Estamos em 1940. As obras de alargamento e alongamento da doca comercial, bem como a mudança de canal de acesso a esta, e outros complementos, estavam em fase de conclusão.

Inauguraram-se em ato solene em 23/08/1931, com a presença, entre outas autoridades, do Presidente da República, Óscar Carmona. Para conclusão da empreitada previa-se um prazo de 3 anos e meio. No entanto, esta só se concluiu, com a entrada do primeiro navio, decorridos cerca de 9 anos, no primeiro trimestre de 1940.

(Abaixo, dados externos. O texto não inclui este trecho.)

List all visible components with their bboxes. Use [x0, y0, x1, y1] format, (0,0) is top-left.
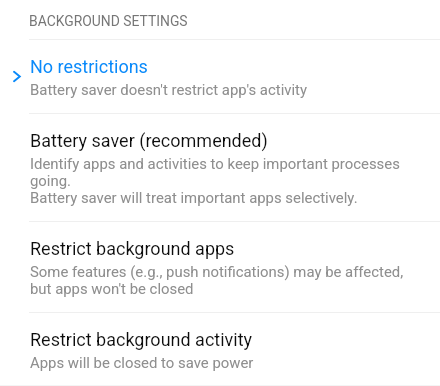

A primeira imagem mostra-nos a remoção dos últimos materiais e dragagens de canais de acessos, com a presença ainda do velho fortim, dotado de observatório. Este seria demolido pouco tempo depois, para então se dar início à construção da Doca Eng. Duarte Pacheco, precisamente no antigo canal de acesso à doca.

A primeira e quarta imagens, especialmente, são documentos importantes que retratam bem a dimensão das obras realizadas.

VIANA DO CASTELO: PORTO DE PESCA EM 1940

Estas fotografias, entre outras, foram encomendas da Comissão de Viticultura da Região dos Vinhos Verdes, entre 1939 e 1940, que resultou na realização de 7 álbuns, quatros dos quais relativos às operações ligadas ao cultivo e comércio do vinho verde e às instalações e armazéns da Comissão. Outros dois designados de "álbuns turísticos" retratam as cidades e lugares que fazem parte da rota demarcada do vinho verde. O álbum que diz respeito aos armazéns desapareceu das instalações da Comisssão.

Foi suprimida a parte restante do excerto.